The International Tennis Federation (ITF) is set to impose a major restructuring to the professional circuit, in a move that will bring about a drastic change in the senior and junior tours.
What is the change?
The number of professional players on both the ATP and WTA tours will be reduced to the top 750 ranks for the men and women’s categories. This will bring out a 55.04 percent decrease in the total number of ranked players, 3,337, currently on the professional tour. The ITF Board of Directors also approved the introduction of the ITF Transition Tour for upcoming players from the 2019 season.
Why is it being imposed?
The ITF conducted a three-year Player Pathway review to analyse data from 2001 to 2013. The results provided an alarming financial crunch among lower level players.
Despite there being 3,337 ranked players on the ATP and WTA tours, there are over 14,000 players competing professionally on the circuit, most of whom do not earn any prize money. According to 2013 statistics, it’s estimated that players ranked 336 or better on the ATP tour, and 253 or better on the WTA tour break even in terms of their financial expenditure and prize money won during the season — though the calculations do not take into account coaching fees.
For upcoming players, resources on offer through tournaments are scarce, along with fewer ranking points that come from ITF Future tournaments. As such, there has not been an increase in the number of juniors turning professional despite the number of participants increasing. To address this, the ITF is introducing the Transition Tour.

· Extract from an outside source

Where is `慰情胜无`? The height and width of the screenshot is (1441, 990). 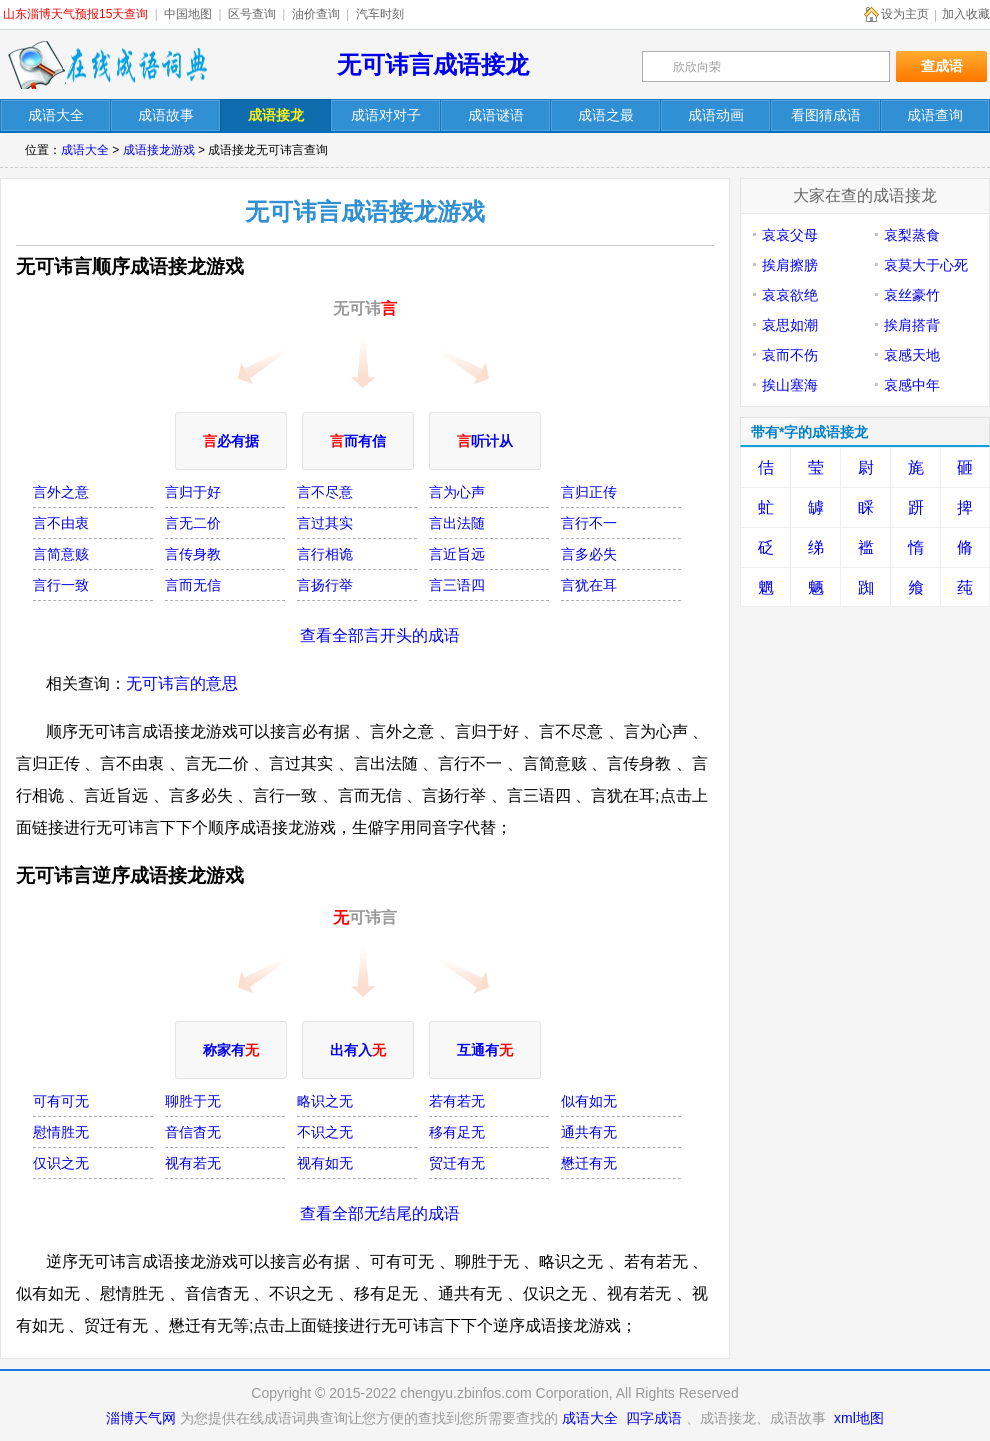 慰情胜无 is located at coordinates (61, 1132).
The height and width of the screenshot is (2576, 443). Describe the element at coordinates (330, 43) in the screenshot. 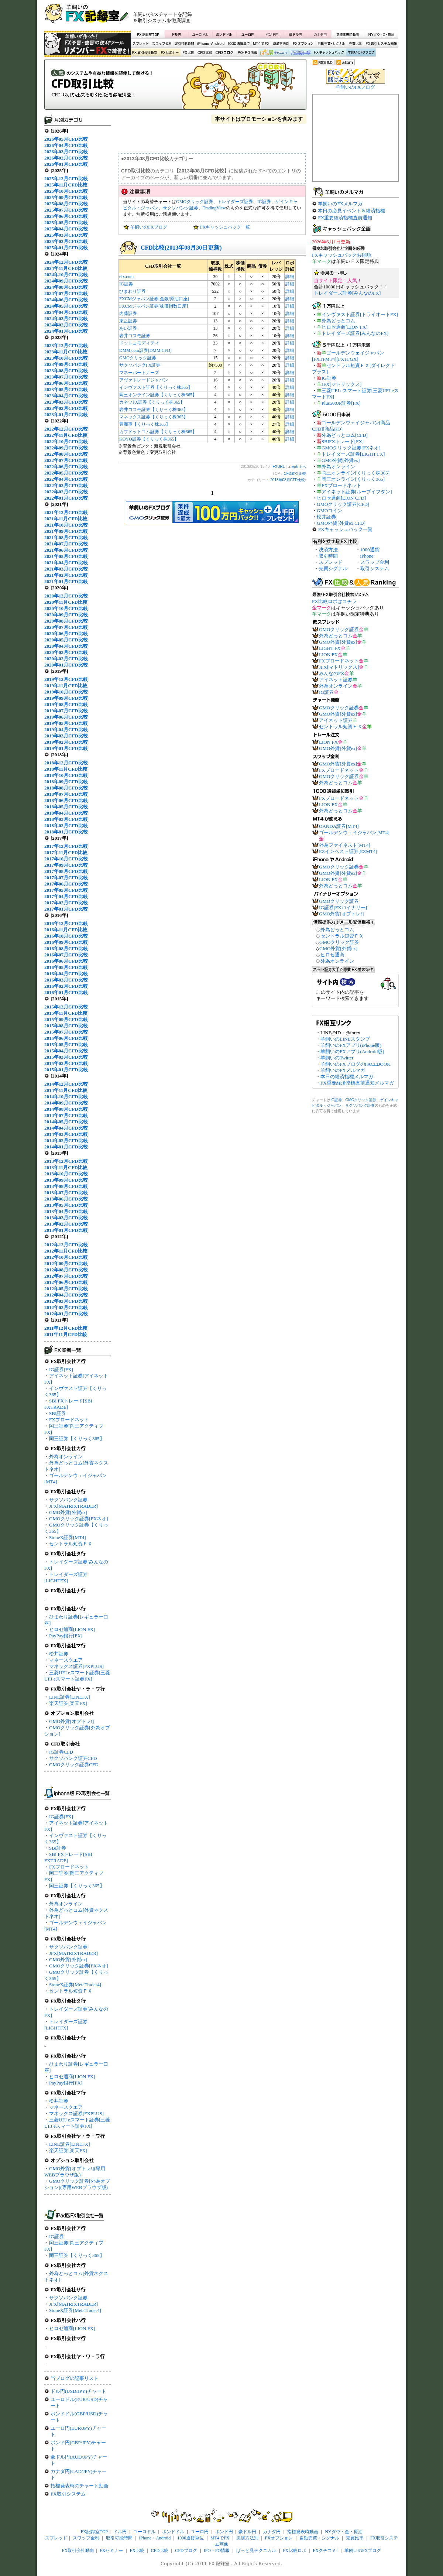 I see `自動売買・シグナル` at that location. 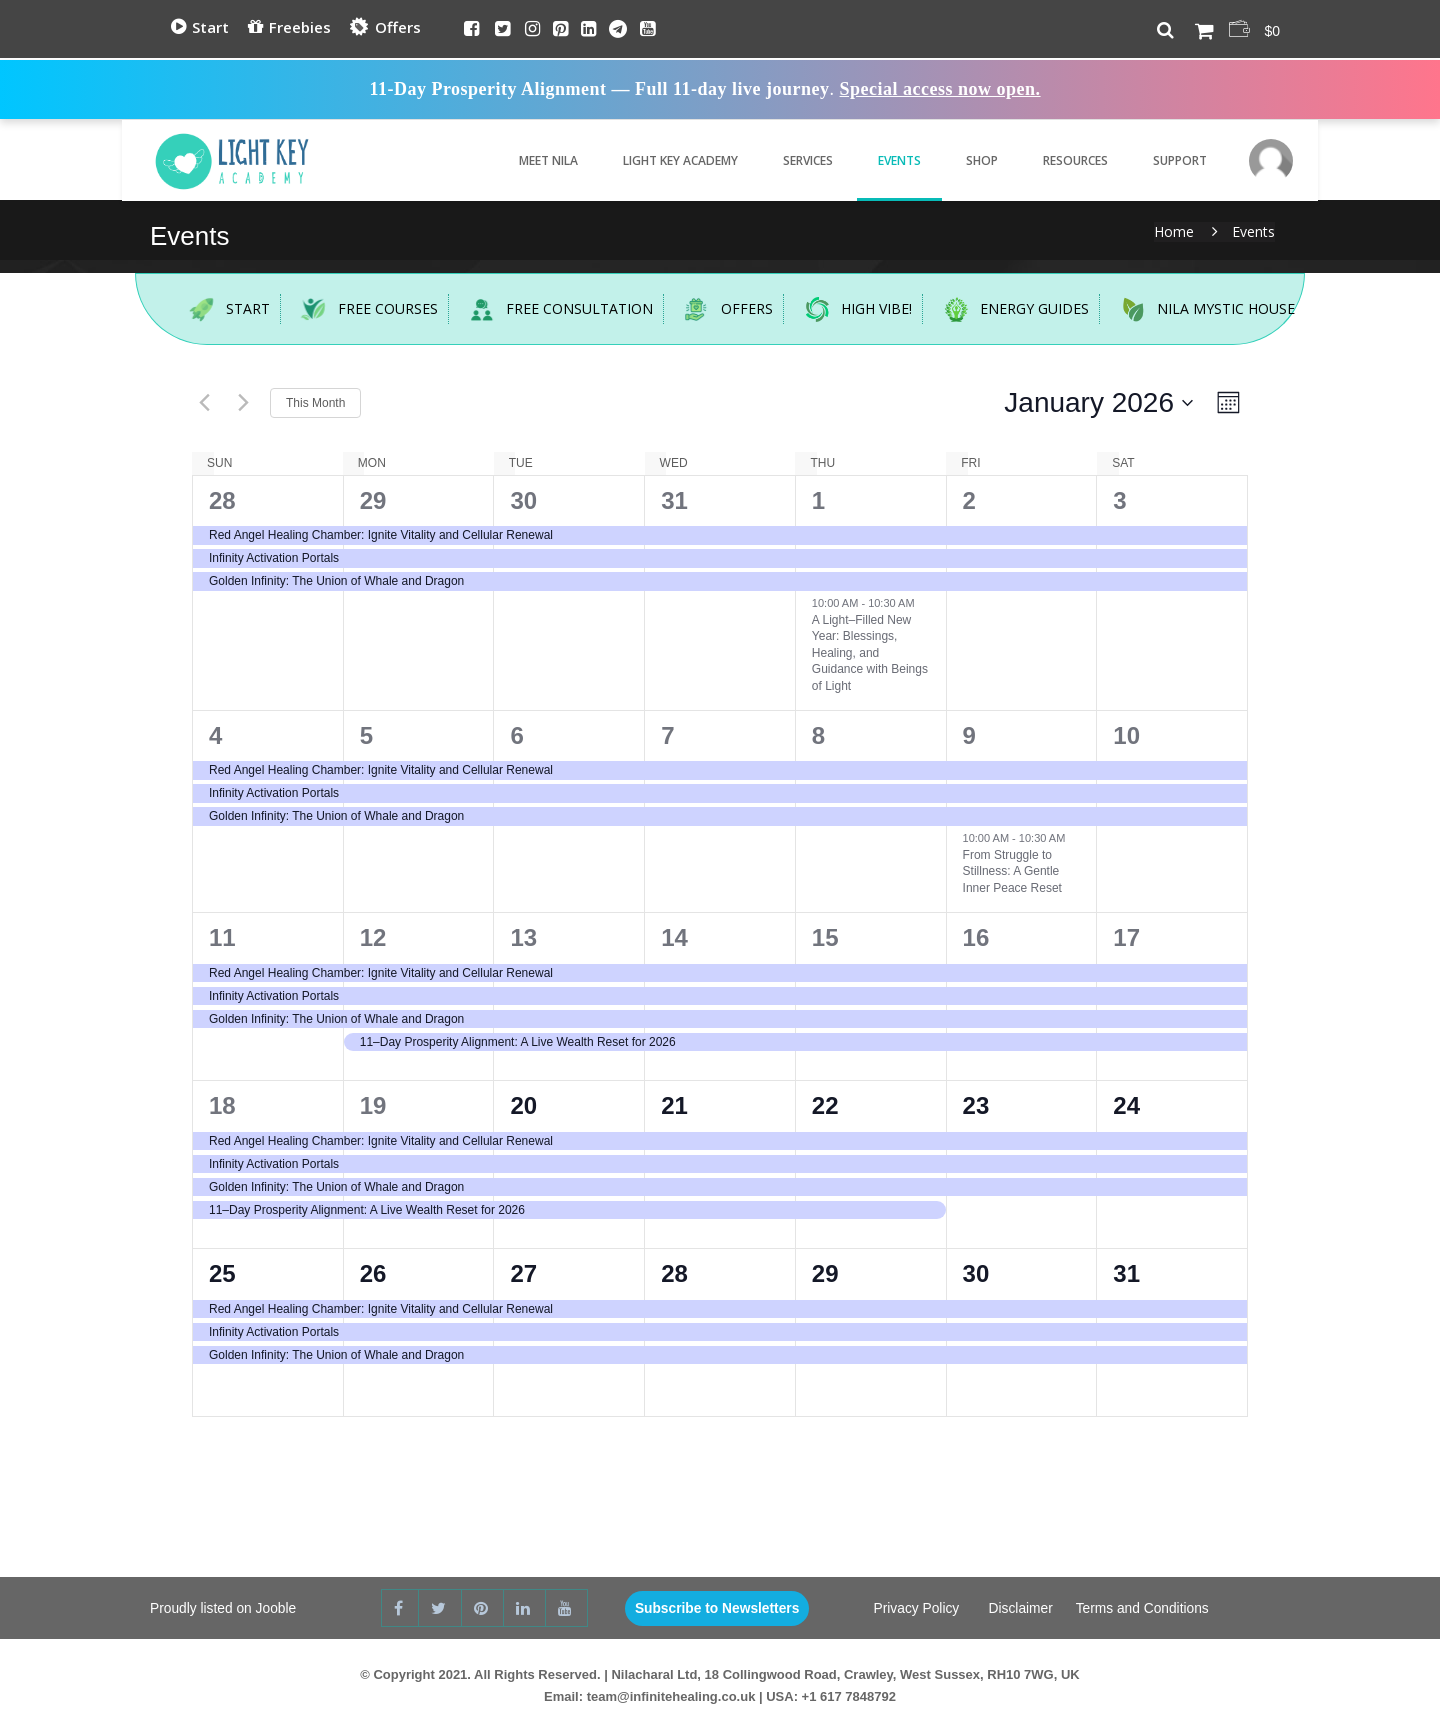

At the same time, the amount of time taken for a player to turn professional and move to the top 100 has increased.
What is the ITF Transition Tour?
The concept is designed to help junior players make a secured transition to the senior level. The Transition Tour offers ‘Entry Points’ rather than ATP or WTA ranking points. The two systems (Transition Tour and ATP/WTA Tours) will be linked enabling upcoming players to use the Entry Points to make the switch to the professional circuit.
Set to be introduced in the 2019 season, the Transition Tour will involve the repositioning of existing Level 1 Futures events — $15,000 events. The tour events will be organised within a localised circuit structure, ensuring players need not travel too far from their home base to play tour matches, hence bringing down travel expenditure.
How does it help?
Prize money on the professional tour has increased by approximately $1.5 million from 2016 to 2017 according to the Player Pathway review. The drastic reduction of players on the pro circuit is expected to compress the pool of players and provide more opportunities to earn from the tour.
For junior players, the Transition Tour will provide constant competitive playing opportunities, without the prospect of heavy travel expenditure, awarding Entry Points at each stage leading towards the professional stream.
However Indian players would still have to hit foreign shores to make a living and earn points, seeing how the number of Futures tournaments in the country has dropped from 19 in 2015 to 6 this year.